→ **EXERCISE DIRECTIONS**:
Your answer should be each line of the entries that contains the word "pemilu", copied in full.

→ **GIVEN DATA**:

○ ○ ○ ○ ○ ○ ○

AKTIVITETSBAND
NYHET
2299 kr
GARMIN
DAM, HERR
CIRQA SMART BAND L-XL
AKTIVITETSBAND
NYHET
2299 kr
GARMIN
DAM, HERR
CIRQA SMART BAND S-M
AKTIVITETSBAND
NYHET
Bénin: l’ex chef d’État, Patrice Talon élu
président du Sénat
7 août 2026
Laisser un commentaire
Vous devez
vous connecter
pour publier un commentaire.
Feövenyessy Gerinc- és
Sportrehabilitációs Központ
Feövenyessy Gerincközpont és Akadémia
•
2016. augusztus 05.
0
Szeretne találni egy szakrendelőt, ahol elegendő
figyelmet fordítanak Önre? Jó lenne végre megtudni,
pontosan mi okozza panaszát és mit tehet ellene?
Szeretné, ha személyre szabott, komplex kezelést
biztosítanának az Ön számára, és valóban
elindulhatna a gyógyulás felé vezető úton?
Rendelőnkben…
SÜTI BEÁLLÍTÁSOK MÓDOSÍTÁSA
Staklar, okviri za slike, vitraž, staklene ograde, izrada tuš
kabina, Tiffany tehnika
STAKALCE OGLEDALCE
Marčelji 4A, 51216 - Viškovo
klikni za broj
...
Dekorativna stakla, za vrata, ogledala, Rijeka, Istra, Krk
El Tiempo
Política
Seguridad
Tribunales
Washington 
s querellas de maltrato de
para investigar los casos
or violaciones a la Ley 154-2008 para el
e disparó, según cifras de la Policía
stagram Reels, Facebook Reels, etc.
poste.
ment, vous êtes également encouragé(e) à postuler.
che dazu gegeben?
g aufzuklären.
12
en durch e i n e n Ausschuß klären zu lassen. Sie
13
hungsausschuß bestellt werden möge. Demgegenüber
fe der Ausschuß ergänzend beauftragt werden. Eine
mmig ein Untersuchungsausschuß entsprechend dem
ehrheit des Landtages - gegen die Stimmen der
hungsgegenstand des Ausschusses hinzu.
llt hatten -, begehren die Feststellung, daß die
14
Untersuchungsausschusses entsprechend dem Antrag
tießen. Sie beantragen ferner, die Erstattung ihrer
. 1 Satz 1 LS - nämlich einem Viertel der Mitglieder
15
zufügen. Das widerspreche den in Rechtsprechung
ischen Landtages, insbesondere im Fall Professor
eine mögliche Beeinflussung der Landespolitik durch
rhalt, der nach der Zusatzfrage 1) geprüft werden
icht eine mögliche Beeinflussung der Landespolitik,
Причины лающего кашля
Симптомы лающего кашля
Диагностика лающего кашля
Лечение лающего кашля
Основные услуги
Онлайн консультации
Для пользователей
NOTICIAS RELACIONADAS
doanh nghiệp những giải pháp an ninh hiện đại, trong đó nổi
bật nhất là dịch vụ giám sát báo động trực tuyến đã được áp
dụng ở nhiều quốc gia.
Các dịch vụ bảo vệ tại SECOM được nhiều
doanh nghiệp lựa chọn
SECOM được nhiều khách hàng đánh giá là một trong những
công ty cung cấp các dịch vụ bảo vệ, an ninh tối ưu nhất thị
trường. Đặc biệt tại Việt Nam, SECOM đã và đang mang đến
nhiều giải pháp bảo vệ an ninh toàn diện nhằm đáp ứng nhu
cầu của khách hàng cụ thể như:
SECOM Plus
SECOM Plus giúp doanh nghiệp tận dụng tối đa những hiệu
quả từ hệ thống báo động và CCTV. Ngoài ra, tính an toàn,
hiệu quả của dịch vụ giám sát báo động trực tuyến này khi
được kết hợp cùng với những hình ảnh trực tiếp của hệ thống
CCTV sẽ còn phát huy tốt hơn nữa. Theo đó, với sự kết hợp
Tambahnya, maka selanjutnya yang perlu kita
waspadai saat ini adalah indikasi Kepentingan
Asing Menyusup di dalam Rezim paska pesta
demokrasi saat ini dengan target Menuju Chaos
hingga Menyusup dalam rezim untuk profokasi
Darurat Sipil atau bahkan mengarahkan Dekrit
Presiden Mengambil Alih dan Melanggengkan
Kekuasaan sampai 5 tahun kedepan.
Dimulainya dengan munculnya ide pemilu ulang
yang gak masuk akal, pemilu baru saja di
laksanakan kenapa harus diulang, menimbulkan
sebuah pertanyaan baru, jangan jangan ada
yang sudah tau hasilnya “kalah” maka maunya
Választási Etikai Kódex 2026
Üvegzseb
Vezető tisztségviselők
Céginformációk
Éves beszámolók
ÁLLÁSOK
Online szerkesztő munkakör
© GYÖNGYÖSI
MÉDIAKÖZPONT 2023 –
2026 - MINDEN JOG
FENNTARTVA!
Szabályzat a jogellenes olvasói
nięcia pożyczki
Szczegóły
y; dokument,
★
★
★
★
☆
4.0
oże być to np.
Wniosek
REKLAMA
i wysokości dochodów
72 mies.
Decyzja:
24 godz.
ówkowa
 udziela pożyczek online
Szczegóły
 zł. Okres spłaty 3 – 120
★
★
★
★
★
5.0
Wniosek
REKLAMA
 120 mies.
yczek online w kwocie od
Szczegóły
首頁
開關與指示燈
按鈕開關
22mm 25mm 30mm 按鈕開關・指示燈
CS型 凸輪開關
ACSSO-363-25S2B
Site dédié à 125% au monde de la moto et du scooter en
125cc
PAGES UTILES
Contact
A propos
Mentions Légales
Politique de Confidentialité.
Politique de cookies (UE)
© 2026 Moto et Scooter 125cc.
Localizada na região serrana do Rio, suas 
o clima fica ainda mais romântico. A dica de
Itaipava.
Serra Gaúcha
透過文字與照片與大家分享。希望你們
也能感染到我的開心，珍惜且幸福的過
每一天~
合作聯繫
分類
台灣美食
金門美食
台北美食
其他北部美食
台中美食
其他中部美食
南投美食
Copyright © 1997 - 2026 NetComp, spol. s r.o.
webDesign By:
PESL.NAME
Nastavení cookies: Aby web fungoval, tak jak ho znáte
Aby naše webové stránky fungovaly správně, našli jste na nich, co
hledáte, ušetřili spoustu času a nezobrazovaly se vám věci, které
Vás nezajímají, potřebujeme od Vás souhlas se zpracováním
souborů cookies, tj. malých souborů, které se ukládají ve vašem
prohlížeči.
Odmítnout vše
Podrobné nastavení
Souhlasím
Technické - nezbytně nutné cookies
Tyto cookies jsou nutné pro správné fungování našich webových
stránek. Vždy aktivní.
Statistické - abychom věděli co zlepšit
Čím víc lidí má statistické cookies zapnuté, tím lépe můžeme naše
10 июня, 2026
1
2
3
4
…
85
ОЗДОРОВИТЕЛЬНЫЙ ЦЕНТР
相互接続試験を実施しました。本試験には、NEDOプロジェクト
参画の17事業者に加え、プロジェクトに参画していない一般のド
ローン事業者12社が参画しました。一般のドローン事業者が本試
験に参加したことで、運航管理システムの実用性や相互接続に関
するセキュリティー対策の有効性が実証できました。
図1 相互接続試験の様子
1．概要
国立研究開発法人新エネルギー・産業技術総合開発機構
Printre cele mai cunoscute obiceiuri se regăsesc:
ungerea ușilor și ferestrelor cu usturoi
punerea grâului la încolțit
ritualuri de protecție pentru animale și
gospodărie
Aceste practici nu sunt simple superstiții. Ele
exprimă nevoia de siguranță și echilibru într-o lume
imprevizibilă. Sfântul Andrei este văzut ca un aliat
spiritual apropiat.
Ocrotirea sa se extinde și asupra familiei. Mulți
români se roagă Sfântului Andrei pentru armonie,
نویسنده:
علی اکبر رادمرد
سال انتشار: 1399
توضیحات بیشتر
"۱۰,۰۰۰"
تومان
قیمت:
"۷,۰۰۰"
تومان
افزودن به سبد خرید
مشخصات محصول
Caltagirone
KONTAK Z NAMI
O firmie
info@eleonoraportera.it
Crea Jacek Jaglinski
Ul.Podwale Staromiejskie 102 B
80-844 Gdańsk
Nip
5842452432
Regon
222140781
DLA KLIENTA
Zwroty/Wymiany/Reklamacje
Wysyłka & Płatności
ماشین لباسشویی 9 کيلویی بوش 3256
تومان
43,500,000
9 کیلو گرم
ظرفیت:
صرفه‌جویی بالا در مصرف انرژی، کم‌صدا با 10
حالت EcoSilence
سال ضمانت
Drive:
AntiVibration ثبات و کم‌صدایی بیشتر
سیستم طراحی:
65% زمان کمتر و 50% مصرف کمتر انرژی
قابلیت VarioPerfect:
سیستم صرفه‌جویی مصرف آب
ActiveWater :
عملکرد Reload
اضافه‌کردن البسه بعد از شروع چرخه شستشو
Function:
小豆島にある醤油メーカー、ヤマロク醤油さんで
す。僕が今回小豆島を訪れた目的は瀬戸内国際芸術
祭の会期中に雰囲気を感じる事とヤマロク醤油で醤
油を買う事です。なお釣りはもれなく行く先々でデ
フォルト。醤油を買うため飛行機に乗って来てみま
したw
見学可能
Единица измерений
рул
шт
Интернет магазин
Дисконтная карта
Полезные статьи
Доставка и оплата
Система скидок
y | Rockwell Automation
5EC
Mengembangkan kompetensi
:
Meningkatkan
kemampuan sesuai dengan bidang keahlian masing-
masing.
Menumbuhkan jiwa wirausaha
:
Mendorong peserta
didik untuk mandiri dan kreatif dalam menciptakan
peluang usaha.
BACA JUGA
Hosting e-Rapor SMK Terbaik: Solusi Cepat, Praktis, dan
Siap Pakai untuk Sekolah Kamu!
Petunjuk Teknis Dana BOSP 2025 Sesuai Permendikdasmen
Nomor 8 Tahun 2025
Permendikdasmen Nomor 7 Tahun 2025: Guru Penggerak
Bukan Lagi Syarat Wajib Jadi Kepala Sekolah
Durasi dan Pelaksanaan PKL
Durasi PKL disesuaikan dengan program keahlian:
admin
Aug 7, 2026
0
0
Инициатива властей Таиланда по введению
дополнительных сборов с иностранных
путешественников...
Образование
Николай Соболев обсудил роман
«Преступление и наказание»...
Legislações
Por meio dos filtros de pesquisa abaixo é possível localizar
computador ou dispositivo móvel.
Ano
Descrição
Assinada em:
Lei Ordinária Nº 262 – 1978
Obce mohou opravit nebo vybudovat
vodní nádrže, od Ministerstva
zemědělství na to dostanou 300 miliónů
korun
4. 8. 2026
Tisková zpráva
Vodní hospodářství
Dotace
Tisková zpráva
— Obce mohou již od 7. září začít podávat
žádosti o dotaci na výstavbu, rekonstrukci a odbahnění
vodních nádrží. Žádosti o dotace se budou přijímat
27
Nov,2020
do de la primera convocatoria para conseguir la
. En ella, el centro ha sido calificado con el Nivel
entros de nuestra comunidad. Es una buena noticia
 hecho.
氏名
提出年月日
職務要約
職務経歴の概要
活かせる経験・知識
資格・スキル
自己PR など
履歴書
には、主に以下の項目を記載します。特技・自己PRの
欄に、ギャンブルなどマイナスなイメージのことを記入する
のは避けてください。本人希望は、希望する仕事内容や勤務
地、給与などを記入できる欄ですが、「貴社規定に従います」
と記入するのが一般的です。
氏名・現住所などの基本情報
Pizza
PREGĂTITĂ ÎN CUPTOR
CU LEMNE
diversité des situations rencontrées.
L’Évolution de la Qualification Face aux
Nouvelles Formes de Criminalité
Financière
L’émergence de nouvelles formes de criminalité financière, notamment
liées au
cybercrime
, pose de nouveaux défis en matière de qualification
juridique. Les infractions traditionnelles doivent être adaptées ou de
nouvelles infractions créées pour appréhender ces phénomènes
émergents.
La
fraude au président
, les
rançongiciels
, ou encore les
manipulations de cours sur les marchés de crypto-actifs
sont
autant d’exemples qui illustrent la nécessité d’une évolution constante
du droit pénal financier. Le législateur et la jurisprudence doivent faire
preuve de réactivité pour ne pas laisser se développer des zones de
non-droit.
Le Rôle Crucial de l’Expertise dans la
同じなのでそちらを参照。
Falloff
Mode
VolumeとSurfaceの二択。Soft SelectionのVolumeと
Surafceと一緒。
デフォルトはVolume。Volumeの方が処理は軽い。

○ ○ ○ ○ ○ ○ ○

→ **RESULT FOR THIS TASK**:
Dimulainya dengan munculnya ide pemilu ulang
yang gak masuk akal, pemilu baru saja di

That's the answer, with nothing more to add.